*INSTRUCTIONS TO FOLLOW*. Every line of the records below that holds the word "Galerie" should be copied out.

*PROVIDED INFORMATION*.
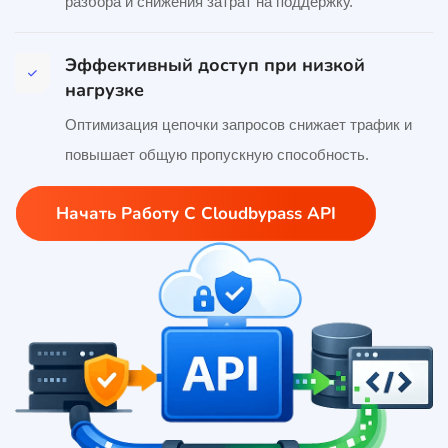
разбора и снижения затрат на поддержку.
Эффективный доступ при низкой
нагрузке
Оптимизация цепочки запросов снижает трафик и
повышает общую пропускную способность.
Начать Работу С Cloudbypass API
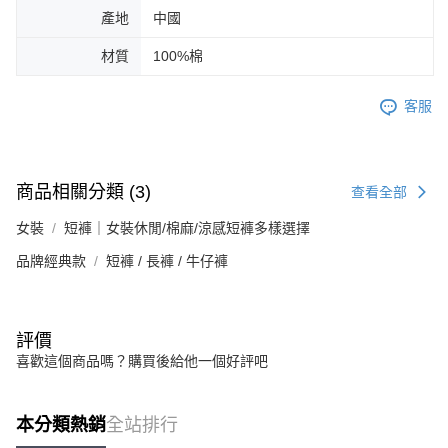
產地
中國
材質
100%棉
客服
商品相關分類 (3)
查看全部
女裝
短褲｜女裝休閒/棉麻/涼感短褲多樣選擇
品牌經典款
短褲 / 長褲 / 牛仔褲
評價
喜歡這個商品嗎？購買後給他一個好評吧
本分類熱銷
全站排行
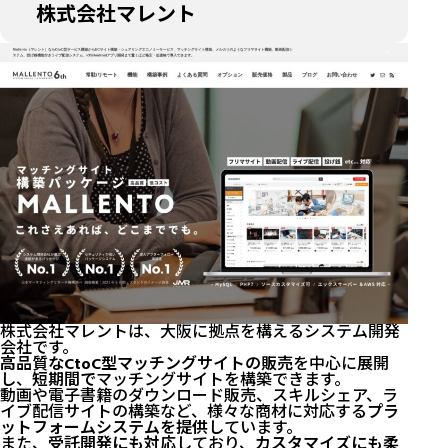
株式会社マレント
株式会社マレントは、大阪に拠点を構えるシステム開発
会社です。
高品質なCtoC型マッチングサイトの販売
を中心に展開
し、
短期間で
マッチングサイトを構築できます。
動画や電子書籍のダウンロード販売、スキルシェア、ラ
イブ配信サイトの構築など、様々な商材に対応する
プラ
ットフォームシステムを提供
しています。
また、
受託開発にも対応
しており、
カスタマイズにも柔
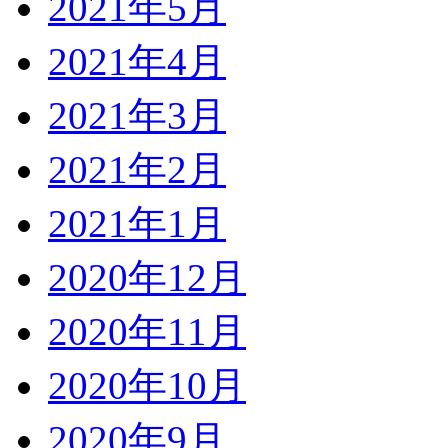
2021年5月
2021年4月
2021年3月
2021年2月
2021年1月
2020年12月
2020年11月
2020年10月
2020年9月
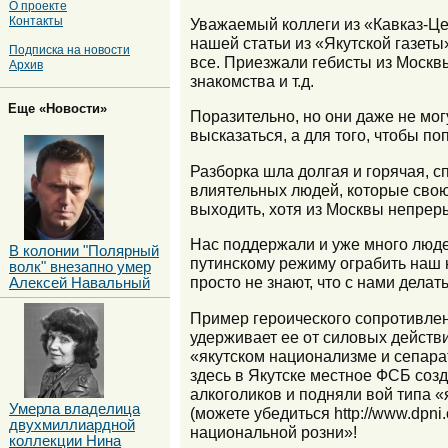
О проекте
Контакты
Уважаемый коллеги из «Кавказ-Це
нашей статьи из «Якутской газеты»
Подписка на новости
все. Приезжали гебисты из Москвы,
Архив
знакомства и т.д.
Еще «Новости»
Поразительно, но они даже не могу
высказаться, а для того, чтобы п
Разборка шла долгая и горячая, с
влиятельных людей, которые свою 
выходить, хотя из Москвы непреры
Нас поддержали и уже много люд
В колонии "Полярный
путинскому режиму ограбить наш 
волк" внезапно умер
просто не знают, что с нами делать
Алексей Навальный
Пример героического сопротивлен
удерживает ее от силовых действи
«якутском национализме и сепара
здесь в Якутске местное ФСБ созда
алкоголиков и подняли вой типа 
Умерла владелица
(можете убедиться http://www.dpn
двухмиллиардной
национальной розни»!
коллекции Нина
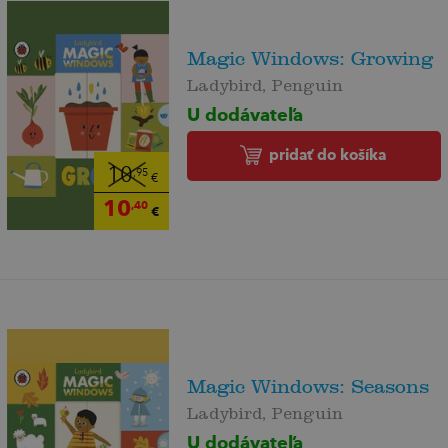
Magic Windows: Growing
Ladybird, Penguin
U dodávateľa
pridať do košíka
10
,95
€
10
,40
€
Magic Windows: Seasons
Ladybird, Penguin
U dodávateľa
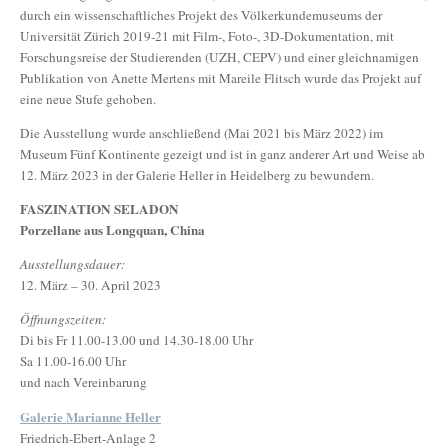
durch ein wissenschaftliches Projekt des Völkerkundemuseums der
Universität Zürich 2019-21 mit Film-, Foto-, 3D-Dokumentation, mit
Forschungsreise der Studierenden (UZH, CEPV) und einer gleichnamigen
Publikation von Anette Mertens mit Mareile Flitsch wurde das Projekt auf
eine neue Stufe gehoben.
Die Ausstellung wurde anschließend (Mai 2021 bis März 2022) im
Museum Fünf Kontinente gezeigt und ist in ganz anderer Art und Weise ab
12. März 2023 in der Galerie Heller in Heidelberg zu bewundern.
FASZINATION SELADON
Porzellane aus Longquan, China
Ausstellungsdauer:
12. März – 30. April 2023
Öffnungszeiten:
Di bis Fr 11.00-13.00 und 14.30-18.00 Uhr
Sa 11.00-16.00 Uhr
und nach Vereinbarung
Galerie Marianne Heller
Friedrich-Ebert-Anlage 2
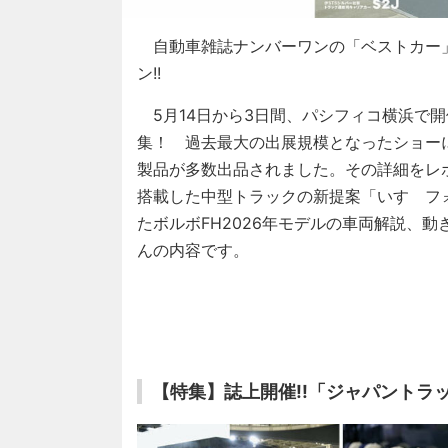
自動車雑誌ナンバーワンの「ベストカー
ン!!
5月14日から3日間、パシフィコ横浜で開
集！ 過去最大の出展規模となったショー
製品が多数出品されました。その詳細をレ
搭載した中型トラックの新提案「いすゞフ
たボルボFH2026年モデルの車両解説、
んの内容です。
【特集】誌上開催!!「ジャパントラッ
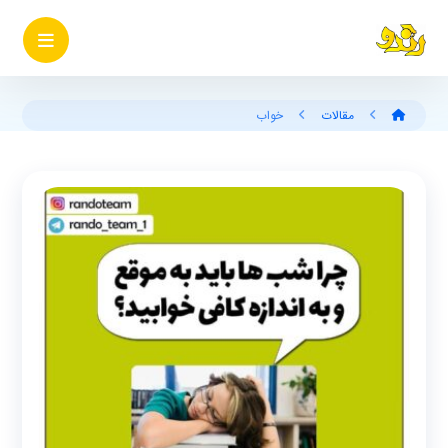
مقالات
خواب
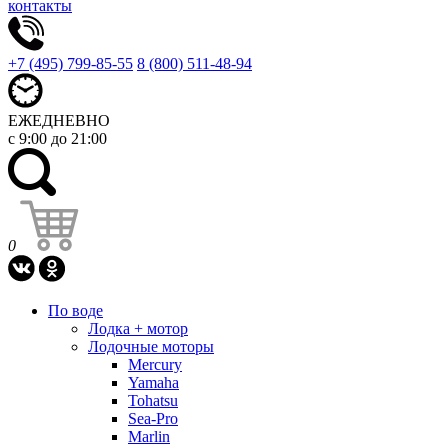
контакты
+7 (495) 799-85-55
8 (800) 511-48-94
ЕЖЕДНЕВНО
с 9:00 до 21:00
0
По воде
Лодка + мотор
Лодочные моторы
Mercury
Yamaha
Tohatsu
Sea-Pro
Marlin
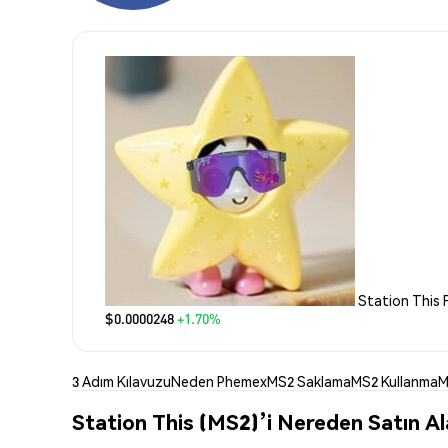
Station This F
$0.0000248
+1.70%
3 Adım Kılavuzu
Neden Phemex
MS2 Saklama
MS2 Kullanma
M
Station This (MS2)’i Nereden Satın Ala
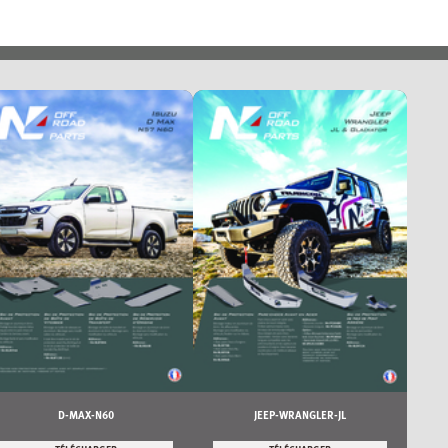
D-MAX-N60
JEEP-WRANGLER-JL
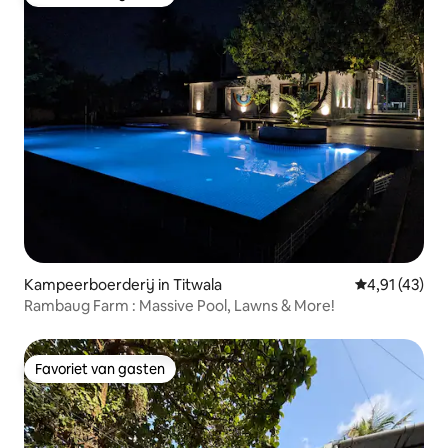
Favoriet van gasten
Kampeerboerderij in Titwala
Gemiddelde be
4,91 (43)
Rambaug Farm : Massive Pool, Lawns & More!
Favoriet van gasten
Favoriet van gasten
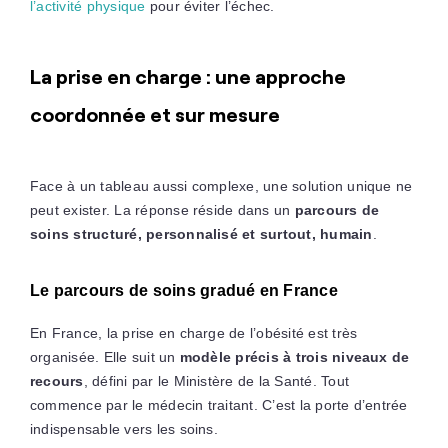
l’activité physique
pour éviter l’échec.
La prise en charge : une approche
coordonnée et sur mesure
Face à un tableau aussi complexe, une solution unique ne
peut exister. La réponse réside dans un
parcours de
soins structuré, personnalisé et surtout, humain
.
Le parcours de soins gradué en France
En France, la prise en charge de l’obésité est très
organisée. Elle suit un
modèle précis à trois niveaux de
recours
, défini par le Ministère de la Santé. Tout
commence par le médecin traitant. C’est la porte d’entrée
indispensable vers les soins.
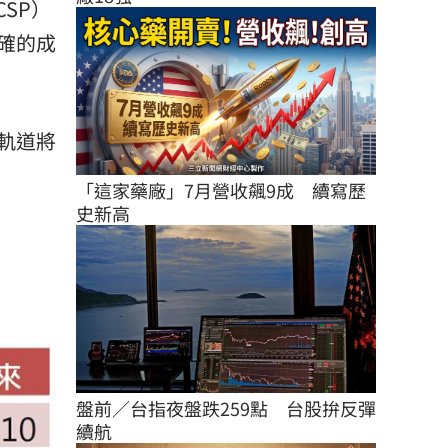
SP）
確的成
軌道將
「這家藥廠」7月營收飆9成　續寫歷
史新高
盤前／台指夜盤跌259點　台股拚反彈
續航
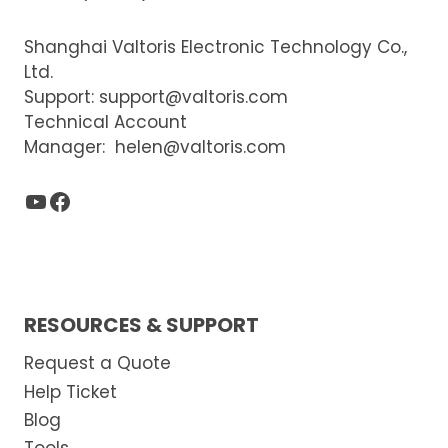
Shanghai Valtoris Electronic Technology Co.,
Ltd.
Support:
support@valtoris.com
Technical Account
Manager:
helen@valtoris.com
YouTube
Facebook
RESOURCES & SUPPORT
Request a Quote
Help Ticket
Blog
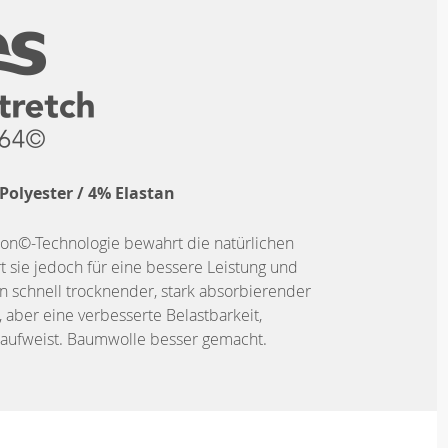
Polyester / 4% Elastan
ton©-Technologie bewahrt die natürlichen
 sie jedoch für eine bessere Leistung und
ein schnell trocknender, stark absorbierender
, aber eine verbesserte Belastbarkeit,
t aufweist. Baumwolle besser gemacht.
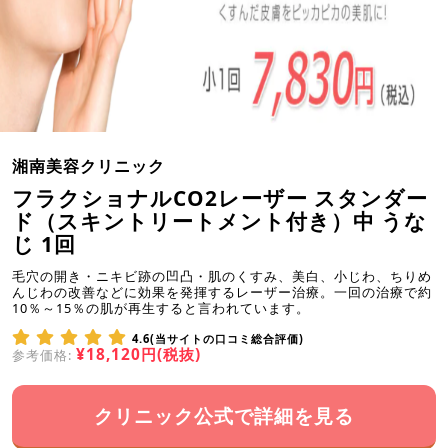
湘南美容クリニック
フラクショナルCO2レーザー スタンダー
ド（スキントリートメント付き）中 うな
じ 1回
毛穴の開き・ニキビ跡の凹凸・肌のくすみ、美白、小じわ、ちりめ
んじわの改善などに効果を発揮するレーザー治療。一回の治療で約
10％～15％の肌が再生すると言われています。
4.6(当サイトの口コミ総合評価)
¥18,120円(税抜)
参考価格:
クリニック公式で詳細を見る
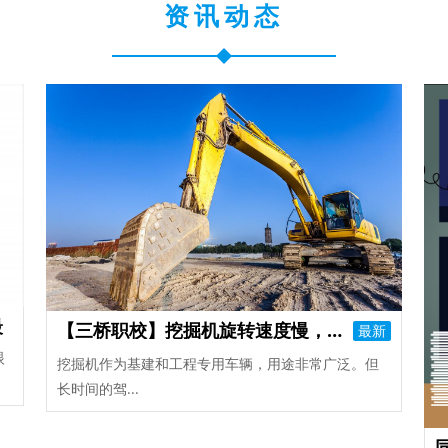
资讯动态
最
【三桥职校】挖掘机旋转速度慢，怎么解
最新
眼
挖掘机作为基建和工程专用车辆，用途非常广泛。但
长时间的驾...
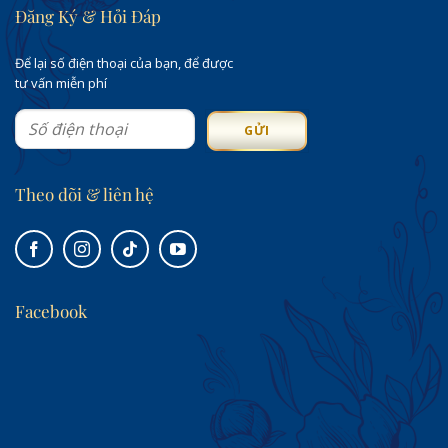
Đăng Ký & Hỏi Đáp
Để lại số điện thoại của bạn, để được
tư vấn miễn phí
Theo dõi & liên hệ
Facebook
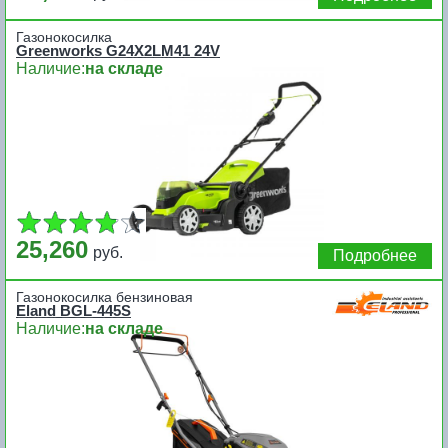
Газонокосилка
Greenworks G24X2LM41 24V
Наличие:
на складе
25,260
руб.
Подробнее
Газонокосилка бензиновая
Eland BGL-445S
Наличие:
на складе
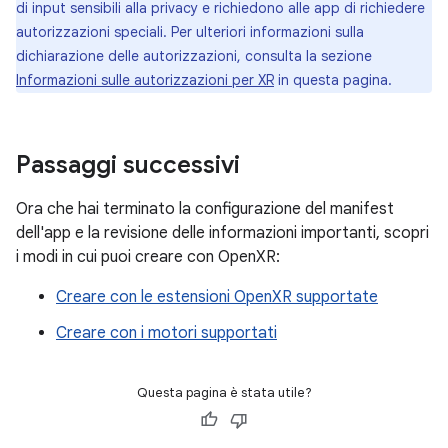
di input sensibili alla privacy e richiedono alle app di richiedere
autorizzazioni speciali. Per ulteriori informazioni sulla
dichiarazione delle autorizzazioni, consulta la sezione
Informazioni sulle autorizzazioni per XR
in questa pagina.
Passaggi successivi
Ora che hai terminato la configurazione del manifest
dell'app e la revisione delle informazioni importanti, scopri
i modi in cui puoi creare con OpenXR:
Creare con le estensioni OpenXR supportate
Creare con i motori supportati
Questa pagina è stata utile?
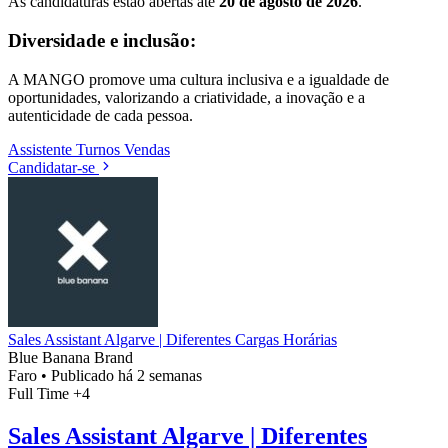
As candidaturas estão abertas até
20 de agosto de 2026
.
Diversidade e inclusão:
A MANGO promove uma cultura inclusiva e a igualdade de
oportunidades, valorizando a criatividade, a inovação e a
autenticidade de cada pessoa.
Assistente
Turnos
Vendas
Candidatar-se
Sales Assistant Algarve | Diferentes Cargas Horárias
Blue Banana Brand
Faro
•
Publicado há 2 semanas
Full Time
+4
Sales Assistant Algarve | Diferentes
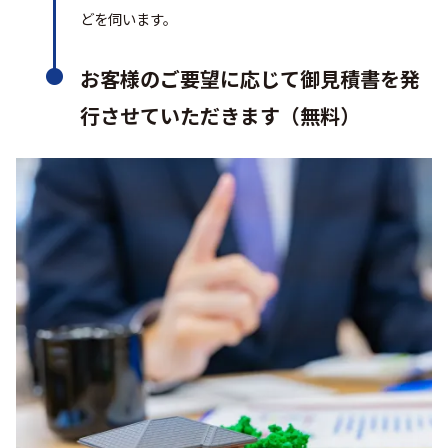
どを伺います。
お客様のご要望に応じて御見積書を発
行させていただきます（無料）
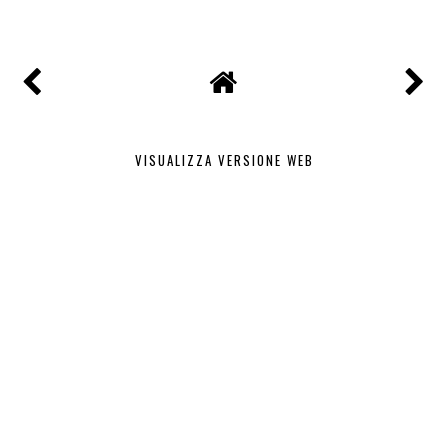
VISUALIZZA VERSIONE WEB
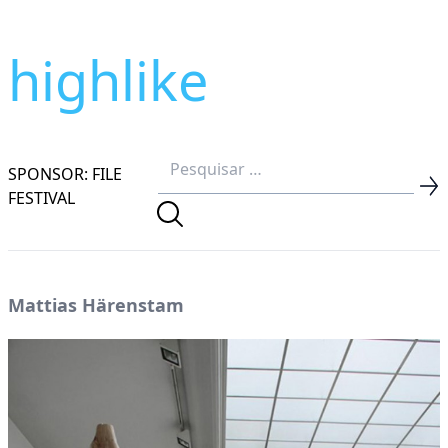
highlike
SPONSOR: FILE
FESTIVAL
Mattias Härenstam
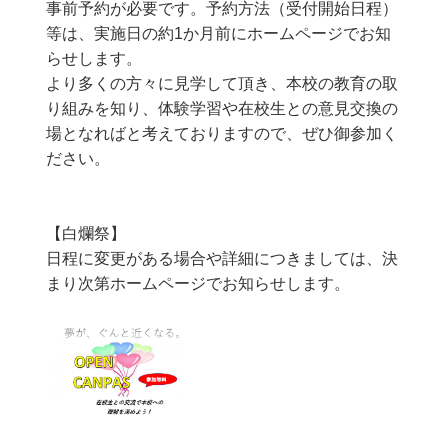
事前予約が必要です。予約方法（受付開始日程）
等は、実施日の約1か月前にホームページでお知
らせします。
より多くの方々に見学して頂き、本校の教育の取
り組みを知り、体験学習や在校生との意見交換の
場となればと考えておりますので、ぜひ御参加く
ださい。
【白爛祭】
日程に変更がある場合や詳細につきましては、決
まり次第ホームページでお知らせします。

*EXERCISE OUTPUT*.
12. März 2023 in der Galerie Heller in Heidelberg zu bewundern.
Galerie Marianne Heller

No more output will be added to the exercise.